Pull out each line of the data that includes the word "text".

_MATERIAL SUPPLIED_
══════════

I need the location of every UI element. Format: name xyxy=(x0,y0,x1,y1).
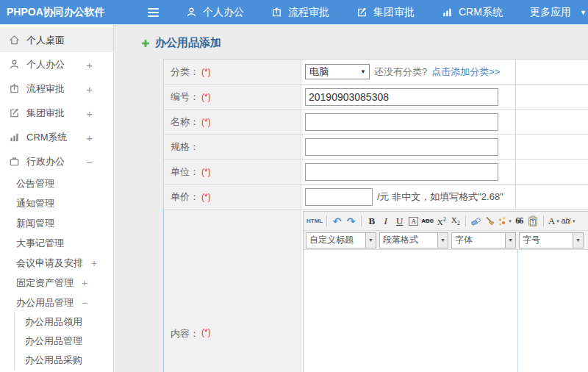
expand-plus-icon[interactable]: + xyxy=(86,107,93,119)
sidebar-item-3[interactable]: 集团审批+ xyxy=(0,101,113,125)
chart-icon xyxy=(442,7,453,18)
sidebar-item-label: 公告管理 xyxy=(16,177,54,190)
sidebar-item-0[interactable]: 个人桌面 xyxy=(0,28,113,52)
bold-button[interactable]: B xyxy=(365,214,379,229)
nav-item-3[interactable]: CRM系统 xyxy=(442,6,503,19)
name-row: 名称：(*) xyxy=(163,110,588,135)
toolbar-separator xyxy=(465,215,466,226)
home-icon xyxy=(9,35,20,46)
clean-format-button[interactable] xyxy=(483,214,497,229)
expand-plus-icon[interactable]: + xyxy=(86,58,93,71)
no-category-hint: 还没有分类? xyxy=(374,65,427,79)
collapse-minus-icon[interactable]: − xyxy=(86,155,93,168)
category-label: 分类：(*) xyxy=(164,60,301,84)
sidebar-item-8[interactable]: 新闻管理 xyxy=(0,213,113,233)
workflow-icon xyxy=(271,7,282,18)
content-row: 内容：(*)HTML↶↷BIUAABCX2X2▾66TA▾ab/▾自定义标题▼段… xyxy=(163,210,588,372)
required-mark: (*) xyxy=(201,92,211,102)
html-source-button[interactable]: HTML xyxy=(306,214,323,229)
sidebar-item-label: CRM系统 xyxy=(26,131,68,144)
quick-format-button[interactable]: ▾ xyxy=(497,214,512,229)
add-category-link[interactable]: 点击添加分类>> xyxy=(431,65,500,79)
sidebar-item-label: 行政办公 xyxy=(26,155,65,168)
spec-input[interactable] xyxy=(305,138,498,156)
page-title-text: 办公用品添加 xyxy=(155,36,221,50)
italic-button[interactable]: I xyxy=(379,214,392,229)
sidebar-item-label: 大事记管理 xyxy=(16,237,64,250)
sidebar-item-5[interactable]: 行政办公− xyxy=(0,149,113,174)
editor-column-guide xyxy=(517,250,518,372)
sidebar-item-14[interactable]: 办公用品管理 xyxy=(15,332,113,351)
nav-item-0[interactable]: 个人办公 xyxy=(186,6,244,19)
select-caret-icon: ▼ xyxy=(360,68,366,75)
hamburger-menu-icon[interactable] xyxy=(143,5,162,20)
category-select[interactable]: 电脑▼ xyxy=(305,64,370,79)
sidebar-item-label: 集团审批 xyxy=(26,107,65,120)
sidebar-item-12[interactable]: 办公用品管理− xyxy=(0,293,113,312)
price-row: 单价：(*)/元 非中文，如填写格式"2.68" xyxy=(163,185,588,210)
subscript-button[interactable]: X2 xyxy=(448,214,462,229)
blockquote-button[interactable]: 66 xyxy=(512,214,526,229)
editor-content-area[interactable] xyxy=(304,250,588,372)
content-label: 内容：(*) xyxy=(164,210,301,372)
nav-item-2[interactable]: 集团审批 xyxy=(356,6,415,19)
sidebar-item-2[interactable]: 流程审批+ xyxy=(0,76,113,101)
editor-toolbar-row2: 自定义标题▼段落格式▼字体▼字号▼ xyxy=(304,231,588,250)
superscript-button[interactable]: X2 xyxy=(434,214,448,229)
expand-plus-icon[interactable]: + xyxy=(86,131,93,143)
eraser-button[interactable] xyxy=(469,214,483,229)
nav-item-label: 流程审批 xyxy=(288,6,329,19)
toolbar-separator xyxy=(543,215,544,226)
sidebar-item-label: 流程审批 xyxy=(26,82,65,96)
name-input[interactable] xyxy=(305,113,498,131)
sidebar-item-label: 办公用品管理 xyxy=(16,296,74,310)
sidebar-item-label: 个人桌面 xyxy=(26,34,65,47)
required-mark: (*) xyxy=(201,67,211,77)
paste-text-button[interactable]: T xyxy=(526,214,540,229)
nav-item-1[interactable]: 流程审批 xyxy=(271,6,329,19)
sidebar-item-13[interactable]: 办公用品领用 xyxy=(15,312,113,332)
app-logo[interactable]: PHPOA协同办公软件 xyxy=(0,6,132,19)
expand-plus-icon[interactable]: + xyxy=(82,277,87,289)
category-row: 分类：(*)电脑▼还没有分类?点击添加分类>> xyxy=(163,60,588,85)
code-input[interactable] xyxy=(305,88,498,106)
sidebar-item-4[interactable]: CRM系统+ xyxy=(0,125,113,149)
nav-item-4[interactable]: 更多应用▼ xyxy=(530,6,587,19)
font-family-select[interactable]: 字体▼ xyxy=(451,232,516,248)
sidebar-item-7[interactable]: 通知管理 xyxy=(0,193,113,213)
collapse-minus-icon[interactable]: − xyxy=(82,297,87,309)
heading-select[interactable]: 自定义标题▼ xyxy=(306,232,376,248)
sidebar-item-label: 办公用品领用 xyxy=(25,315,82,329)
expand-plus-icon[interactable]: + xyxy=(91,257,97,269)
sidebar-item-label: 个人办公 xyxy=(26,58,65,71)
sidebar-item-9[interactable]: 大事记管理 xyxy=(0,233,113,253)
font-color-button[interactable]: A▾ xyxy=(547,214,561,229)
sidebar-item-15[interactable]: 办公用品采购 xyxy=(15,351,113,370)
sidebar-item-label: 新闻管理 xyxy=(16,217,54,230)
price-label: 单价：(*) xyxy=(164,185,301,209)
char-border-button[interactable]: A xyxy=(406,214,420,229)
sidebar: 个人桌面个人办公+流程审批+集团审批+CRM系统+行政办公−公告管理通知管理新闻… xyxy=(0,24,114,372)
user-icon xyxy=(9,59,20,70)
expand-plus-icon[interactable]: + xyxy=(86,82,93,95)
price-input[interactable] xyxy=(305,188,373,206)
svg-text:T: T xyxy=(531,219,534,224)
name-label: 名称：(*) xyxy=(164,110,301,134)
sidebar-item-1[interactable]: 个人办公+ xyxy=(0,52,113,76)
page-title: 办公用品添加 xyxy=(141,36,588,50)
highlight-color-button[interactable]: ab/▾ xyxy=(561,214,576,229)
sidebar-item-6[interactable]: 公告管理 xyxy=(0,174,113,193)
unit-input[interactable] xyxy=(305,163,498,181)
spec-row: 规格： xyxy=(163,135,588,160)
select-caret-icon: ▼ xyxy=(573,233,583,248)
underline-button[interactable]: U xyxy=(392,214,406,229)
sidebar-item-10[interactable]: 会议申请及安排+ xyxy=(0,253,113,273)
sidebar-item-11[interactable]: 固定资产管理+ xyxy=(0,273,113,293)
paragraph-format-select[interactable]: 段落格式▼ xyxy=(379,232,448,248)
redo-button[interactable]: ↷ xyxy=(344,214,358,229)
undo-button[interactable]: ↶ xyxy=(330,214,344,229)
select-caret-icon: ▼ xyxy=(505,233,515,248)
font-size-select[interactable]: 字号▼ xyxy=(519,232,584,248)
nav-item-label: CRM系统 xyxy=(459,6,503,19)
strikethrough-button[interactable]: ABC xyxy=(420,214,434,229)
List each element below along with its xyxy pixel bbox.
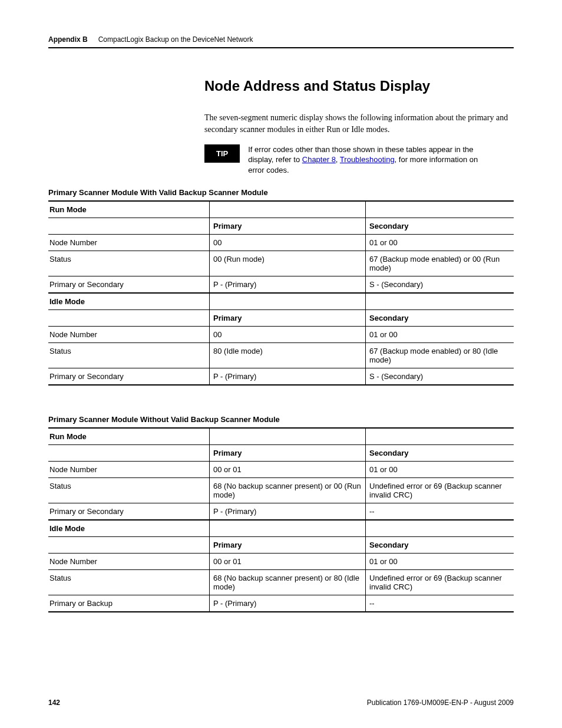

══════════

_RESULT OF THIS TASK_
page-title-text: 办公用品添加 xyxy=(155,36,221,50)
paste-text-button[interactable]: T xyxy=(526,214,540,229)
svg-text:T: T xyxy=(531,219,534,224)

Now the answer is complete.